Any harm in any of this? Well let’s look at some common McGuffins, Nerdwanglers and heuristics.
Audi RS6 does 0-60 in 4.6 seconds, faster than a Porsche Carrera
Single malt whisky is more expensive than a blend (price is the single most common heuristic in purchase decisions)
Rolex is made from one piece of metal with a fully mechanical movement
Dettol kills 99% of all known germs
Camel One has only 1mg of tar and nicotine
You lose weight faster on the Atkinson diet
Canon 550d has 6 more megapixels than the Nikon DX3
The Audi only does this in a straight line, the Porsche thrashes it on a track or winding road.
A single malt whisky is just an ingredient used to blend a whisky, one with a very distinctive but singular taste – fine for sipping but not for having a few drinks. Any scotch expert will tell you there is vastly more complexity and balanced taste in a decent blend. Scotch drinkers drink blends.

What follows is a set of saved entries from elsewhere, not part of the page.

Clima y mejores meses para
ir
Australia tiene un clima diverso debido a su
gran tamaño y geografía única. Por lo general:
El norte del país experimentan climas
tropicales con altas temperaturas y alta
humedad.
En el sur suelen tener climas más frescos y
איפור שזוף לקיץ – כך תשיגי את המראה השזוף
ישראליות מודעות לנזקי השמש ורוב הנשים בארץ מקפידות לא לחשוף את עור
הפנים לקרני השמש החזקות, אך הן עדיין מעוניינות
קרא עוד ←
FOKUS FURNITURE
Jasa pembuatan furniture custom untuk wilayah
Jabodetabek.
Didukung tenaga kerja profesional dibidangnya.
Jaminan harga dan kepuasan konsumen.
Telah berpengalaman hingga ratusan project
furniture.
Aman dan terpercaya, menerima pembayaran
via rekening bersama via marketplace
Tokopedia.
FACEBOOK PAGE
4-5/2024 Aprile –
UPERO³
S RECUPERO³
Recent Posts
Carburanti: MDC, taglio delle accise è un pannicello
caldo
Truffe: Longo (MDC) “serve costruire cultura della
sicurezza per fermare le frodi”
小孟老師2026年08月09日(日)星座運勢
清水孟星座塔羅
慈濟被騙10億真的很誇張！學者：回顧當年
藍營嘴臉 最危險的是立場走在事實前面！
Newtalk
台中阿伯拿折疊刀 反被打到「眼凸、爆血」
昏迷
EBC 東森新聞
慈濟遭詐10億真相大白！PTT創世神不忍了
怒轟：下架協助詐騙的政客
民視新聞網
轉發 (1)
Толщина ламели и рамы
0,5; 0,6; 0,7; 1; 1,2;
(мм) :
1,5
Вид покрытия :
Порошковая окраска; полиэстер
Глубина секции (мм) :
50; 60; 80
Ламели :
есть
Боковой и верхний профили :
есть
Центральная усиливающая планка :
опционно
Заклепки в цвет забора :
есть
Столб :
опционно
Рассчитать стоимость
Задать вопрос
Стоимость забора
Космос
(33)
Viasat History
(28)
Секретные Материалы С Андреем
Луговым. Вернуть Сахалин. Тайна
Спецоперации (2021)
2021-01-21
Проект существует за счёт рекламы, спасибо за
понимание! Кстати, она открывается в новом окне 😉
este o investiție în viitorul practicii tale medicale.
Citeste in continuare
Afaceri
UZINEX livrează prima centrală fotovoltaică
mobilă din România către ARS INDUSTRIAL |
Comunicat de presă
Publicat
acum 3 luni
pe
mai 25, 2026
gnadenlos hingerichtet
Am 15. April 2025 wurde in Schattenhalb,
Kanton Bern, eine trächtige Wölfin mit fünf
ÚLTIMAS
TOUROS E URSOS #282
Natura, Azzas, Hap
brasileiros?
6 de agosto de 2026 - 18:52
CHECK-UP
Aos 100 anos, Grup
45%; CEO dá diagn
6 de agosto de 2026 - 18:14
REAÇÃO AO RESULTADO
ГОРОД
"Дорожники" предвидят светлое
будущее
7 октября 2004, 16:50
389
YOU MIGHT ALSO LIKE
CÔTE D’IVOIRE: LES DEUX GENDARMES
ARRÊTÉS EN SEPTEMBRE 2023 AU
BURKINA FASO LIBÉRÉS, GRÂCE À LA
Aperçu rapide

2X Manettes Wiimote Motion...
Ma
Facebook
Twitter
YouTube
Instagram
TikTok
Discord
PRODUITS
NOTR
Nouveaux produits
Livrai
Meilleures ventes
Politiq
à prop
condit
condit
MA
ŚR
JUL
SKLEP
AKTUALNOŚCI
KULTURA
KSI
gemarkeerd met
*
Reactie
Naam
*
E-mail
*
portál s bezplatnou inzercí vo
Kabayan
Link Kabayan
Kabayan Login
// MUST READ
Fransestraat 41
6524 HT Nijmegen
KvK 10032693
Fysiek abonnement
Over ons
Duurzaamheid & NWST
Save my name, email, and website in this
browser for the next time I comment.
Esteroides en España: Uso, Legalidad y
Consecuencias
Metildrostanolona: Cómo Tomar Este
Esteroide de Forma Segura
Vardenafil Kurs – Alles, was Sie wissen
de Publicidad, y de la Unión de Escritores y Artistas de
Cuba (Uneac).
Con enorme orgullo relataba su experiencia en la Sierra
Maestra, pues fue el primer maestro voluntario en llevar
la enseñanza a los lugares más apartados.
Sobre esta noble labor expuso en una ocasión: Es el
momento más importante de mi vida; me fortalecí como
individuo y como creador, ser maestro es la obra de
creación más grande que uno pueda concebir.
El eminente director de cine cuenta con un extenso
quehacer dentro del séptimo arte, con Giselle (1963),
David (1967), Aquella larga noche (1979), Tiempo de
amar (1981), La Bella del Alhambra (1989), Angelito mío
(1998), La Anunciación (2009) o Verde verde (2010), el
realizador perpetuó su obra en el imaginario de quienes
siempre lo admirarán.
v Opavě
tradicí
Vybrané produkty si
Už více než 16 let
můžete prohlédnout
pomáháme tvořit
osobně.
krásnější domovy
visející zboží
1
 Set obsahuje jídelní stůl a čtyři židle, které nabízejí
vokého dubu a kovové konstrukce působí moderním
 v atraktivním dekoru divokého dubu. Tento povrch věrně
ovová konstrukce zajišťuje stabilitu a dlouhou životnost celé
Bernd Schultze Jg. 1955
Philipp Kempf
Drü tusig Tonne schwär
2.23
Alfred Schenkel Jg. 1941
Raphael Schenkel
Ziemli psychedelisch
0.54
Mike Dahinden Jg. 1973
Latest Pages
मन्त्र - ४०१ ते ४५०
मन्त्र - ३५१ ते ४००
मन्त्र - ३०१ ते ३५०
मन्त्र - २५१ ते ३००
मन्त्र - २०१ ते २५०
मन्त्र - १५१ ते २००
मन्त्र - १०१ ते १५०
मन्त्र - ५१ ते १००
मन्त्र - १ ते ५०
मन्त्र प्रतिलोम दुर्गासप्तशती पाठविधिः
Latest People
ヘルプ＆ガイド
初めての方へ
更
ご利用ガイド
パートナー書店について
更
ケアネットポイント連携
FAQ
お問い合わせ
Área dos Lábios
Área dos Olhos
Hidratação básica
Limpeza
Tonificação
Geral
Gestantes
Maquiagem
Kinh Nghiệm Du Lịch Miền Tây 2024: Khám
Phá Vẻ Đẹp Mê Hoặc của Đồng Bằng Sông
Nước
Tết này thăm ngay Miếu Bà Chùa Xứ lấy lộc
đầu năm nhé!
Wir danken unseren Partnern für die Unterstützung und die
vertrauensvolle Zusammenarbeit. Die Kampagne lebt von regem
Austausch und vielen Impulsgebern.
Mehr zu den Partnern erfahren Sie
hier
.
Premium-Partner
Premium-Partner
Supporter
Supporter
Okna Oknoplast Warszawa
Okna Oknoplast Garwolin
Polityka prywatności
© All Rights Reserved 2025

Any Rolex will lose or gain 5 seconds a day (if you are lucky) – the cheapest quartz is more accurate.
It is not good to kill all germs, we rely on them to build our immunity. What about the ones we don’t know and what if the 1% is a superbug that will kill you?
Tests show that smokers who switch to low tar/nicotine cigarettes end up smoking more in a day so the total effect is no different and certainly no better for you.
The Atkinson diet worked by satiating you with protein and fat so you felt full quicker and therefore ate less. Smoking will do the same thing and is probably no worse for you. You lose weight if the calories you expend exceed the calories you take in. If you diet you actually programme your body to gain more weight in the future (it’s a genetic thing, we are designed to gain weight to see us through the winter months).
The Nikon has a better lens and is full frame – it will take much better pictures. It is however a brute to carry around and only the professional will be able to make full use of its superior performance.
Everything I have just said can be discovered on the internet in just a few minutes from a variety of sources that are more trusted than the manufacturer – Wiki, blogs, chat rooms, social networks etc.
The days of the McGuffin and the Nerdwanglers are numbered. We are not becoming more rational in our purchase decisions we are just able to be more rational.
Those of you who are following the debate I am having with Paul Feldwick will know that I do not accept the distinction between rational and emotional choices. If I buy something because a) it makes me feel good b) it says something about me or c) I see lots of other people doing it, then I am behaving entirely rationally as a super social ape wishing to enjoy life, get on with others and avoid risk.
So yes, I have a Porsche, a Rolex (2 actually), a Canon 550d (I did my research, it does take great pictures with all those pixies, a decent Tamron lens and a light body), I smoke Marlboro Light, drink a single malt but only if someone gives it to me. I disinfect my toilet (well someone does). But I eat and drink what I like and try to work it off in the gym. And of course I smoke so I am never as hungry as my more clean living friends but that might not be sensible for my lungs and heart. Apes don’t smoke, maybe I should copy them? But then they don’t see the funny side of showing someone your nerdwangler. (I have no idea of the origins of ‘McGuffins’).